Тиссария на цыпочках метнулась от двери к анфиладе и нырнула в ближайший проём – библиотеку, скрылась за одной из полок. Перевела дух.
 
Она уже достаточно пообтесалась в дворцовой науке, чтобы не рассуждать как подло действует Трибунал, хотя и они, и настоятель друг друга стоили. Закон о колдовстве, соблюдаемый в Риваже, единственное что сдерживает кару по отношению к ней. А как же регистр? Или в свете недавних событий, служению на Трибунал, это к ней не относится?

– Вы слишком навязчивы, – выговорили над самым ухом.

Тиссария обмерла: а может, не к ней.

– Видеть нужно не привлекая внимание, слушать, будучи невидимой. В анфиладе отлично слышно, что происходит из-за неплотно прикрытой двери,  если напрячь слух. Также слышно и что происходит в коридоре. Сейчас нас точно не видят и не слышат. Вот вам первое задание. Нужно установить связи местного настоятеля: кто к нему ходит, с какими вопросами, поручениями, куда идут его письма, что он рассказывает девушкам на ложе. Передадите сведения через старшину дровосеков.
 
– Как вы смеете, – Задохнулась от возмущения Тиссария. – Это низко: заглядывать в бельё и…и…

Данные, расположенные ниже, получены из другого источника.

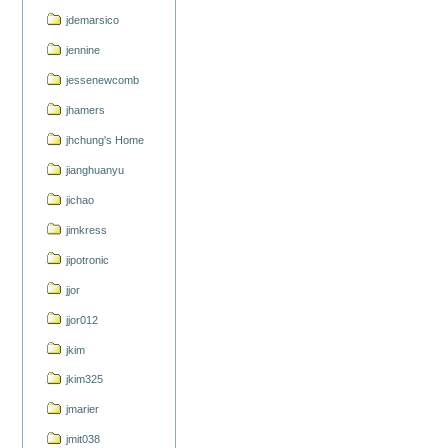
jdemarsico
jennine
jessenewcomb
jhamers
jhchung's Home
jianghuanyu
jichao
jimkress
jipotronic
jjor
jjor012
jkim
jkim325
jmarier
jmit038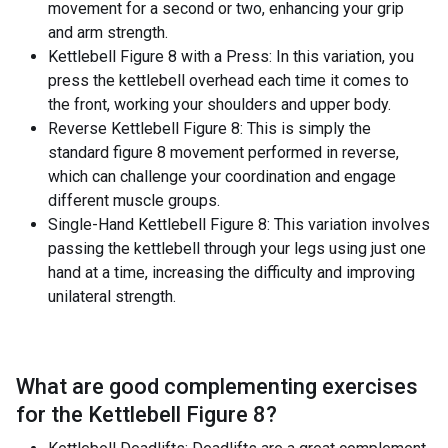
movement for a second or two, enhancing your grip
and arm strength.
Kettlebell Figure 8 with a Press: In this variation, you
press the kettlebell overhead each time it comes to
the front, working your shoulders and upper body.
Reverse Kettlebell Figure 8: This is simply the
standard figure 8 movement performed in reverse,
which can challenge your coordination and engage
different muscle groups.
Single-Hand Kettlebell Figure 8: This variation involves
passing the kettlebell through your legs using just one
hand at a time, increasing the difficulty and improving
unilateral strength.
What are good complementing exercises
for the
Kettlebell Figure 8
?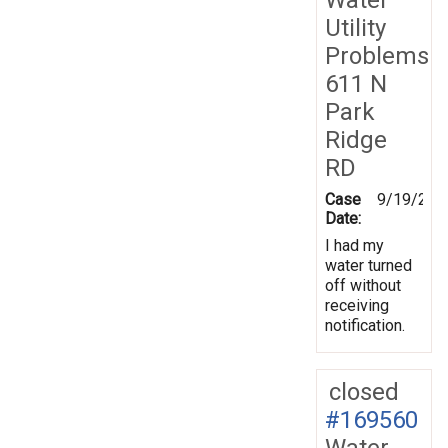
Utility
Problems
611 N
Park
Ridge
RD
Case
9/19/201
Date:
I had my
water turned
off without
receiving
notification.
closed
#169560
Water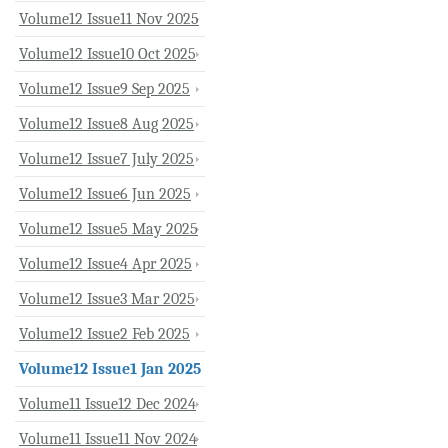
Volume12 Issue11 Nov 2025
Volume12 Issue10 Oct 2025
Volume12 Issue9 Sep 2025
Volume12 Issue8 Aug 2025
Volume12 Issue7 July 2025
Volume12 Issue6 Jun 2025
Volume12 Issue5 May 2025
Volume12 Issue4 Apr 2025
Volume12 Issue3 Mar 2025
Volume12 Issue2 Feb 2025
Volume12 Issue1 Jan 2025
Volume11 Issue12 Dec 2024
Volume11 Issue11 Nov 2024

Она, пунцовея, выглянула из-за полки, но Маны рядом не оказалось. Вновь она увидела служительницу ордена Стражей уже в холле рядом со спутником. Мана глядела перед собой, но если то, чему она учит – правда, то она сейчас проедала взглядом принцессу. Девушка отступилась от перил и прислонилась к стене, чтобы не видеть гостей, от которых не скрыться на валуне за игрой на свирели.
Мысли путались, Тиссария никак не могла сосредоточиться. Вскоре низкий гул накрыл залы – начались молитвенные песнопения, как оказалось впоследствии запоздалые: настоятель так и не явился к хоралу. Когда он вышел из кабинета, он не торопился, и вид имел угнетённый, как человек внезапно озадаченный. Немудрено: предлагают предать покровитель взамен должности настоятеля. Зная его гордыню, Тиссария почти не сомневалась, что он пойдёт на поводу у Трибунала.
 
– Доброе утро, мэтр Фэран, – приветствовала его принцесса, якобы случайно выходя из библиотеки.

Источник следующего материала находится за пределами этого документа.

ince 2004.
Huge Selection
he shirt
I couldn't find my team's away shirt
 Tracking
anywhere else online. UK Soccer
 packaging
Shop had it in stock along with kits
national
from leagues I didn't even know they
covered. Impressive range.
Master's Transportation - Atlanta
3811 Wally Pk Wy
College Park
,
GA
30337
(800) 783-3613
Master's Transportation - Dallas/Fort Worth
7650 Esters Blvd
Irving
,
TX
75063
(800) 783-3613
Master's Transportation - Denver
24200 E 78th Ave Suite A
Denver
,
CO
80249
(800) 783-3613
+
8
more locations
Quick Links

– А? – Изумлённо поднял брови старик, всмотрелся внимательнее и сбивчиво произнёс: – Да, да, ваше Высочество, – и торопливо откланявшись, засеменил вниз по ступеням.

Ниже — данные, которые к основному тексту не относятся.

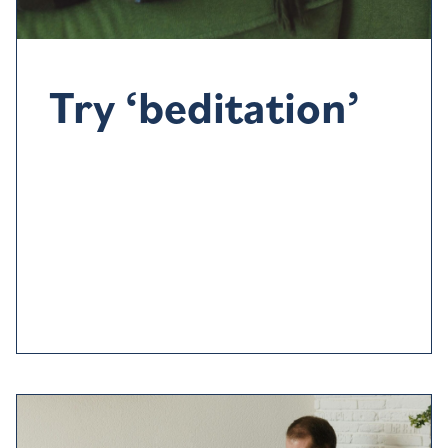
Try ‘beditation’
There’s
nothing worse than forcing yourself to go to
sleep
. Get up and do something relaxing
such as
reading
or
listening to music or why not try
some
‘
beditation
’
–
video
or audio designed
to help you
relax
and switch-off.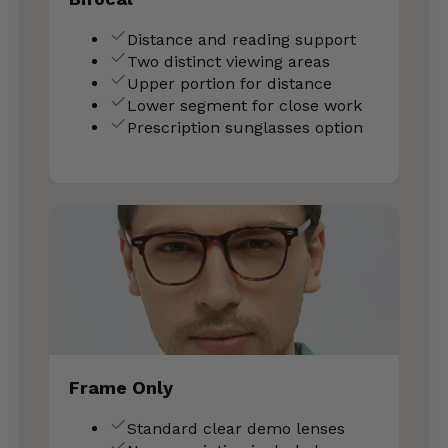
Distance and reading support
Two distinct viewing areas
Upper portion for distance
Lower segment for close work
Prescription sunglasses option
Frame Only
Standard clear demo lenses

Тиссария последовала за ним и остановилась в холле. Права Мана: нельзя быть навязчивой. Настоятель поднялся по винтовой лестнице в голубятню, наверняка отправлять письмо. Содержание его так и так останется тайной, но возвращение посыльного можно и подождать. Укрывшись от многочисленных подружек, на крыше часто околачивался мальчишка из божьих детей или, судя по богатству, бастард родина или шуадье. Можно завести дружбу не только с ним, но и с одной из прачек, девочкой на год её младше, с которой спит мэтр Фэран. И к стыду своему принцесса не почувствовала себя гадко, ссылаясь на бремя праздности и тоску.
 
В этот день так и не удалось отдаться музицированию. Холодную лазурь к полудню сменили свинцовые мазки. Тяжёлые слоистые облака незаметно затянули небосвод; порывистый ветер вместе с духом водорослей словно вспорол ткань и из прорехи посыпались крупные снежные хлопья. Вдалеке заметались крики; несколько прачек, подобрав полы роб, сломя голову бежали во дворы снимать бельё, за ними с визгом припустили девчонки, неловко волоча большие корзины. И стало неуютно, тревожно, хотя до этого видели и переживали многие грозы, вьюги, дожди. Таков человек: если жить, ожидая – неважно что – всякое волнение перерастает в смятение, а то в свою очередь в боязнь и болезнь ума. Тиссария за две едины пережила такую смуту, что всякое волнение вдруг перерастало в  неподвластный ей страх. Неподдающееся описанию чувство согнало её с валуна и ноги сами привели её не в холл, но в хозяйственную постройку. Она, решив, что промахнулась, хотело уже было выйти, но замерла, подивившись нахлынувшему спокойствию. Горький с кислинкой аромат трав, подвешенных парными веничками через жерди, запах свежей стружки, тяжёлый медовый дух из горшочков и промеж них скользили сливочные переливы – здесь обитал церковный врач. В отличие от затянутых в чёрный бархат собратьев, этот носил шерстяную разлетайку, вязанный берет, да растоптанные башмаки; он носил очки в железной оправе, но всё-таки щурился, рассматривая больного или собеседника. Он лечил не глядя, а на ощупь и не было такого простофили, что отказался от его рук. Он единственный из взрослых, перед которым не робели божьи дети. Но они же часто злоупотребляли его добротой, тишком опустошая запасы леденцов из патоки, мёда и лимонного настоя. Или глазели на подвешенные к потолку странные игрушечные корабли и шары, обтянутые сеткой, диковинных птиц, распластавшихся в полёте. Или ходили пугаться коллекции уродов, навечно замерших в зеленоватой спиртовой мути. Оттуда из-за перегородки звякнуло – хозяин дома. С ним Тиссария только пересекалась взглядами, да бездумно отвечала, когда он в первые дни пребывания справлялся о здоровье. Раны, нанесённые Бреоном Серым, зажили, остались белые шрамы, словно мгновенно обожглась, но играми скорее щеголяют мужчины, и девушка по бедовости своей не мучилась свершившимся.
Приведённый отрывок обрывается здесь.